Voedingsdeskundige Piet Vanthemsche analyseert de gevolgen van de voorbije PCB-affaire.
Als er iemand in ons land ervaring heeft in crisisbeheersing in de voedingssector, is het wel Piet Vanthemsche. Als ambtenaar lag hij aan de basis van de succesvolle strijd tegen varkenspest – zijn aanpak staat model voor wetenschappelijke analysen. Als kabinetschef van de onfortuinlijke minister van Landbouw Karel Pinxten (toen CVP) kreeg hij de dioxinecrisis op zijn brood. Tijdens een bewogen zitting van de parlementaire dioxinecommissie nam hij ontslag omdat hij vond dat de ambtenaren, die bergen hadden verzet om de crisis onder controle te krijgen, te veel geschoffeerd werden.

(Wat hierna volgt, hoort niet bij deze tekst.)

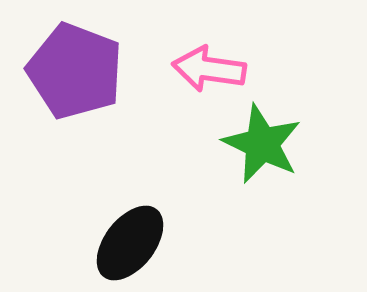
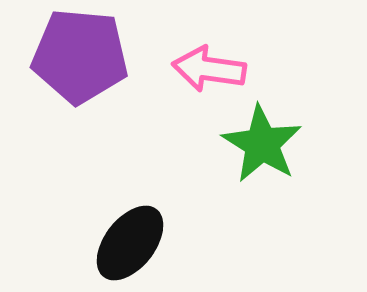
purple pentagon: moved 5 px right, 15 px up; rotated 16 degrees counterclockwise
green star: rotated 6 degrees clockwise
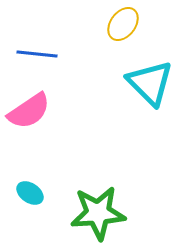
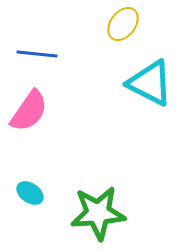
cyan triangle: rotated 18 degrees counterclockwise
pink semicircle: rotated 21 degrees counterclockwise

Nu kijkt hij als onafhankelijk consulent van een afstand tegen de jongste crisis aan. ‘De schorsing van inspecteur Etienne Cobbaert was een vergissing’ stelt Vanthemsche. ‘Die man heeft al gigantische risico’s genomen om zijn werk goed te doen en was een onaantastbaar symbool voor zijn collega’s. Cobbaert maakte een fout door 26 stalen te vergeten en gaf dat toe. Zelfs de beste mensen maken fouten als ze onder druk staan. Maar de paranoia in de buitendiensten van de inspectie bereikte ondertussen ongekende hoogten. Het vertrouwen moet dringend hersteld worden, anders dreigt de inspectie totaal verlamd te raken. Want als er één sector is waar haast elke dag uit het niets een crisis kan opduiken, is het wel die van de voedselveiligheid.’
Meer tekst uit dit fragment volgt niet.